D3: Virtual Research Environments: Tools for Presenting and Storing Data (Thu, 2010-06-03)
Chair:Ron Nakao, Stanford University

  • Data Warehouses and Business Intelligence for Social Sciences. Aims and Possibilities of a Data Warehouse within the National Educational Panel Study (NEPS) in Germany
    David Schiller (University of Bamberg, National Educational Panel Study (NEPS) )


    The National Educational Panel Study NEPS (which is supported by the German Federal Ministry of Education and Research) was established in 2008. Based on a multicohort sequence design 60,000 target persons within six starting cohorts will be followed through their life course. The main aims of the NEPS are to increase the knowledge about the development of competencies, the impact of learning environments, social inequality and educational decisions, educational acquisition with migration background, and the returns of education. The NEPS data will be stored in a data warehouse. A data warehouse and the tools of Business Intelligence provide a higher level of flexibility than ordinary file servers or conventional transactional databases. Some of these additional opportunities are: Easier access to the data, data can be offered in different dimensions for various statistical packages (such as Stata), data from different sources can be matched, the user can build his/her own private use files (e. g., by selecting variables depending on the personal needs via a shopping basket), results and new computed variables can be easily stored within the data warehouse for further use by different users, the statistical power within the data warehouse can be used without an additional statistical software and even new solutions of disclosure control and anonymization techniques can be integrated.

  • A User-Driven and Flexible Procedure for Data Linkin
    Cees van der Eijk (University of Nottingham)
    Eliyahu V. Sapir (University of Nottingham)


    The PIREDEU program develops a large-scale pilot infrastructure for research into electoral democracy in the European Union.
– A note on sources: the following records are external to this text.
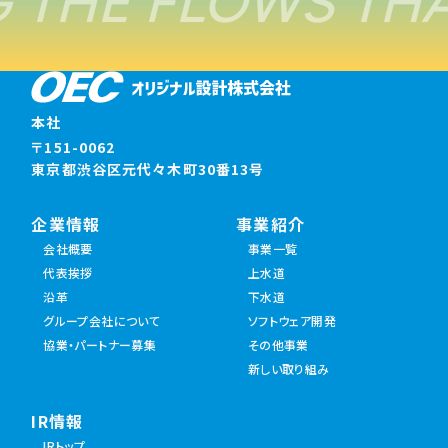
 THE FLOWS THA
本社
〒151-0062
東京都渋谷区元代々木町30番13号
企業情報
事業紹介
会社概要
事業一覧
代表挨拶
上水道
沿革
下水道
グループ会社について
ソフトウェア開発
協業・パートナー募集
その他事業
新しい取り組み
IR情報
IRトップ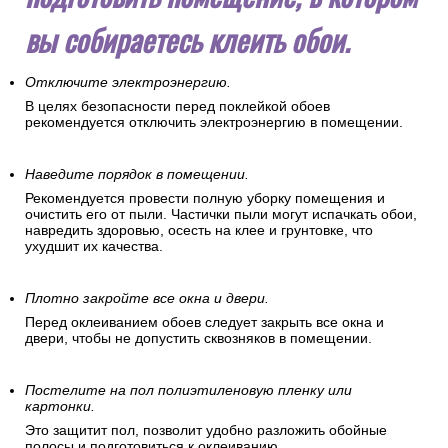
вы собираетесь клеить обои.
Отключите электроэнергию.
В целях безопасности перед поклейкой обоев
рекомендуется отключить электроэнергию в помещении.
Наведите порядок в помещении.
Рекомендуется провести полную уборку помещения и
очистить его от пыли. Частички пыли могут испачкать обои,
навредить здоровью, осесть на клее и грунтовке, что
ухудшит их качества.
Плотно закройте все окна и двери.
Перед оклеиванием обоев следует закрыть все окна и
двери, чтобы не допустить сквозняков в помещении.
Постелите на пол полиэтиленовую пленку или
картонки.
Это защитит пол, позволит удобно разложить обойные
полосы и подготовиться к оклеиванию.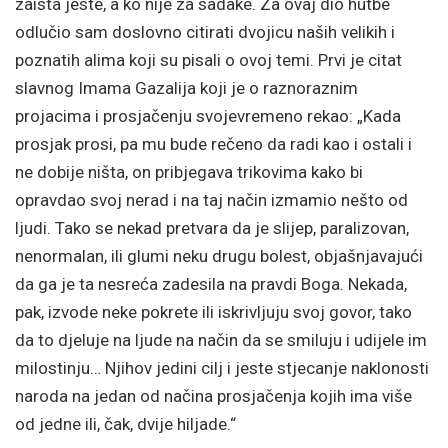
zaista jeste, a ko nije za sadake. Za ovaj dio hutbe
odlučio sam doslovno citirati dvojicu naših velikih i
poznatih alima koji su pisali o ovoj temi. Prvi je citat
slavnog Imama Gazalija koji je o raznoraznim
projacima i prosjačenju svojevremeno rekao: „Kada
prosjak prosi, pa mu bude rečeno da radi kao i ostali i
ne dobije ništa, on pribjegava trikovima kako bi
opravdao svoj nerad i na taj način izmamio nešto od
ljudi. Tako se nekad pretvara da je slijep, paralizovan,
nenormalan, ili glumi neku drugu bolest, objašnjavajući
da ga je ta nesreća zadesila na pravdi Boga. Nekada,
pak, izvode neke pokrete ili iskrivljuju svoj govor, tako
da to djeluje na ljude na način da se smiluju i udijele im
milostinju… Njihov jedini cilj i jeste stjecanje naklonosti
naroda na jedan od načina prosjačenja kojih ima više
od jedne ili, čak, dvije hiljade.“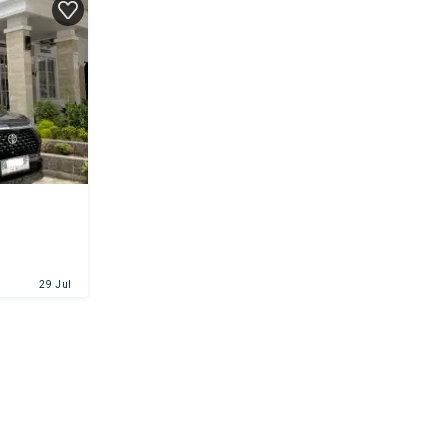
29 Jul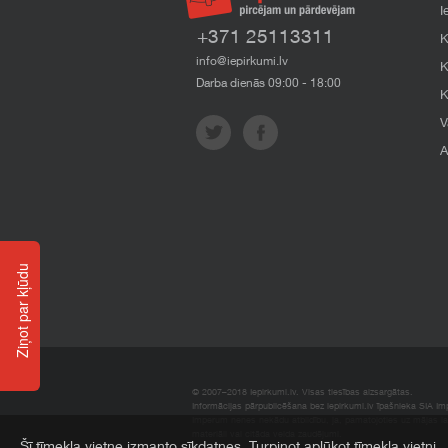
I
+371 25113311
K
info@iepirkumi.lv
K
Darba dienās 09:00 - 18:00
K
V
A
Ziņot par kļūdu
© 2007–2018 Iepirkumi.lv. Visas tiesības aizsargātas.
Informācijas pārpublicēšana bez iepirkumi.lv īpašnieka SIA Impe
Imperum nenes nekādu atbildību, ja, pamatojoties uz mājas l
materiāli vai citāda veida zaudējumi.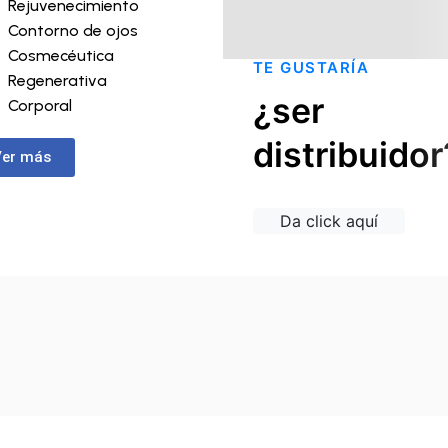
Rejuvenecimiento
Contorno de ojos
Cosmecéutica
TE GUSTARÍA
Regenerativa
¿ser
Corporal
distribuidor
Ver más
Da click aquí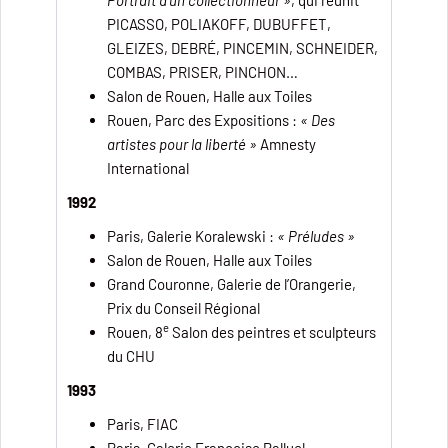
PICASSO, POLIAKOFF, DUBUFFET,
GLEIZES, DEBRÉ, PINCEMIN, SCHNEIDER,
COMBAS, PRISER, PINCHON…
Salon de Rouen, Halle aux Toiles
Rouen, Parc des Expositions :
« Des
artistes pour la liberté »
Amnesty
International
1992
Paris, Galerie Koralewski :
« Préludes »
Salon de Rouen, Halle aux Toiles
Grand Couronne, Galerie de l’Orangerie,
Prix du Conseil Régional
e
Rouen, 8
Salon des peintres et sculpteurs
du CHU
1993
Paris, FIAC
Paris, Galerie Françoise Palluel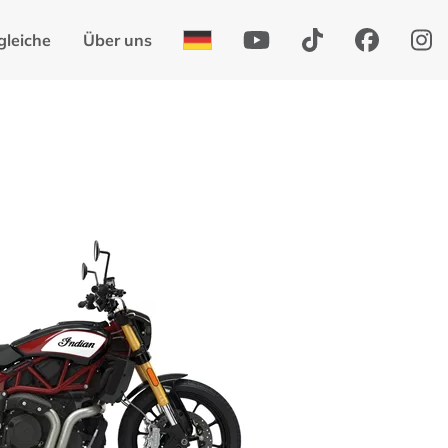
gleiche
Über uns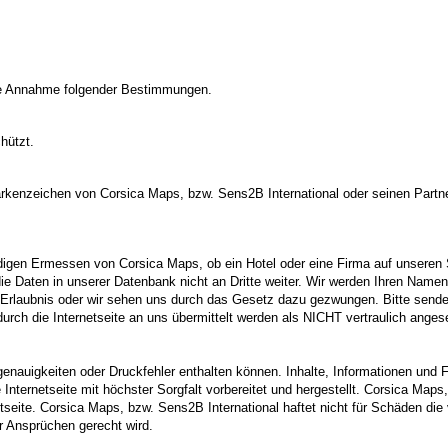
lose Annahme folgender Bestimmungen.
hützt.
kenzeichen von Corsica Maps, bzw. Sens2B International oder seinen Partne
ändigen Ermessen von Corsica Maps, ob ein Hotel oder eine Firma auf unseren
 die Daten in unserer Datenbank nicht an Dritte weiter. Wir werden Ihren Nam
 Erlaubnis oder wir sehen uns durch das Gesetz dazu gezwungen. Bitte senden 
durch die Internetseite an uns übermittelt werden als NICHT vertraulich ange
Ungenauigkeiten oder Druckfehler enthalten können. Inhalte, Informationen un
Internetseite mit höchster Sorgfalt vorbereitet und hergestellt. Corsica Maps,
seite. Corsica Maps, bzw. Sens2B International haftet nicht für Schäden die 
er Ansprüchen gerecht wird.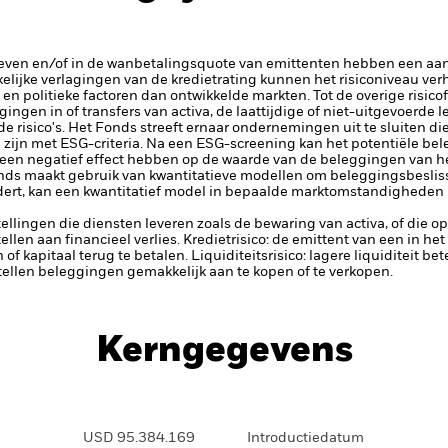
rieven en/of in de wanbetalingsquote van emittenten hebben een aanz
kelijke verlagingen van de kredietrating kunnen het risiconiveau ve
n politieke factoren dan ontwikkelde markten. Tot de overige risico
ggingen in of transfers van activa, de laattijdige of niet-uitgevoerde
 risico's.
Het Fonds streeft ernaar ondernemingen uit te sluiten d
g zijn met ESG-criteria. Na een ESG-screening kan het potentiële be
 een negatief effect hebben op de waarde van de beleggingen van he
nds maakt gebruik van kwantitatieve modellen om beleggingsbesli
dert, kan een kwantitatief model in bepaalde marktomstandigheden m
tellingen die diensten leveren zoals de bewaring van activa, of die o
llen aan financieel verlies.
Kredietrisico: de emittent van een in h
n of kapitaal terug te betalen.
Liquiditeitsrisico: lagere liquiditeit b
stellen beleggingen gemakkelijk aan te kopen of te verkopen.
Kerngegevens
USD 95.384.169
Introductiedatum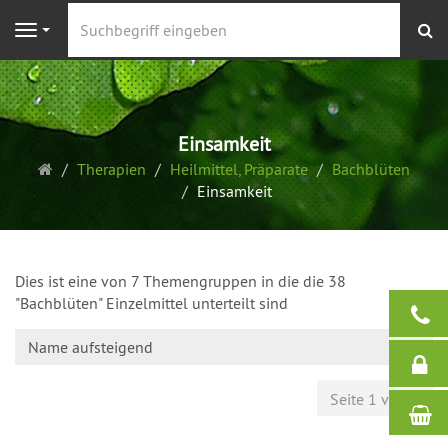
S
Navigation
Einsamkeit
Startseite
Therapien
Heilmittel, Präparate
Bachblüten
Einsamkeit
Dies ist eine von 7 Themengruppen in die die 38
"Bachblüten" Einzelmittel unterteilt sind
Name aufsteigend
Seite 1 von 1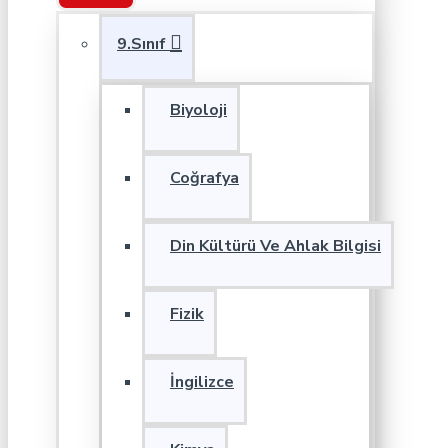
9.Sınıf
Biyoloji
Coğrafya
Din Kültürü Ve Ahlak Bilgisi
Fizik
İngilizce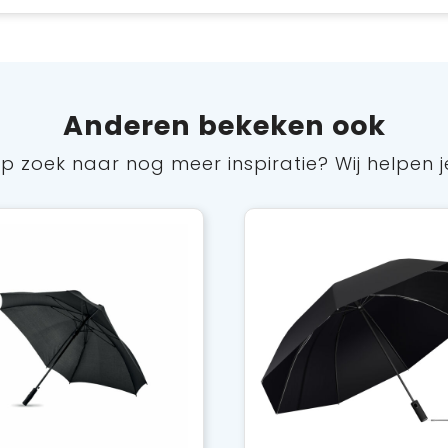
Anderen bekeken ook
p zoek naar nog meer inspiratie? Wij helpen j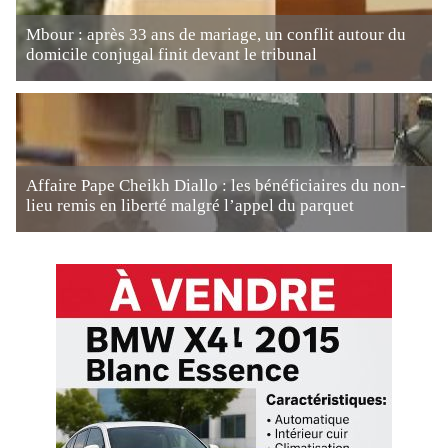
Mbour : après 33 ans de mariage, un conflit autour du
domicile conjugal finit devant le tribunal
Affaire Pape Cheikh Diallo : les bénéficiaires du non-
lieu remis en liberté malgré l’appel du parquet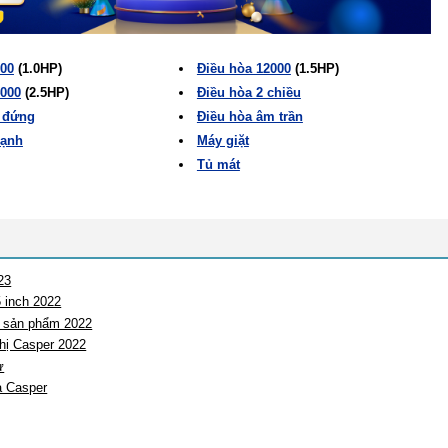
000
(1.0HP)
Điều hòa 12000
(1.5HP)
4000
(2.5HP)
Điều hòa 2 chiều
ủ đứng
Điều hòa âm trần
lạnh
Máy giặt
Tủ mát
23
 inch 2022
i sản phẩm 2022
hị Casper 2022
ư
òa Casper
This program comprises, for each of 27 EU member-states five data components: voter studies, candidate studies, content analyses of mass media, content analyses of party manifestos, and contextual data. The infrastructure builds user-friendly tools for integrating these very different kinds of data into data-sets tailored to individual researchers’ needs. This paper discusses, after a brief description of the PIREDEU program

    • preconditions for successful data integration (including ex-ante harmonization and pre-linking)
    • a brief overview of the multi-dimensional conceptual space defining different forms of linking the various data components
    • the strategy designed for linking data without restraining users to a limited number of pre-defined possibilities, and to provide analysts to specify the kind of linking that optimally suits their research needs, and the on-line implementation of this strategy
    • the effects of the on-line linking tools on the cohesion of networks of researchers, effective use of data, quality of data and need for new data collection
    • conditions under which the approach to data linking developed for PIREDEU can be extended to other data holdings (without ex-ante harmonization and pre-linking).
  • Virtual Center for Collaborative Research (ViCtoR)
    Pascal Heus (Metadata Technology)


    The purpose of the Virtual Center for Collaborative Research (ViCtoR) project is to support the development of a DDI metadata driven web based platform that provides researchers with a flexible and dynamic environment for the purposes of discovering and analyzing microdata, fostering collaboration, and facilitating the preservation of research knowledge. The platform will consist in a web-based environment that will offer users tools to manage virtual research projects (derive customized data files for a particular purpose; share files and knowledge with team members; package research outputs as enhanced publications for preservation and dissemination) and to facilitate social networking. The facility will also include tools to manage research outputs and knowledge (data, document or script libraries; researcher directories; Wiki and other collaborative tools such as chat rooms, discussion forums, news, event calendar, etc.) The project is in its pilot phase and we will present the initial version of the environment focusing on metadata exploration, dataset customization and retrieval, research project management, and knowledge capture. This work is being supported by the NORC Data Enclave ( and implemented by Metadata Technology North America.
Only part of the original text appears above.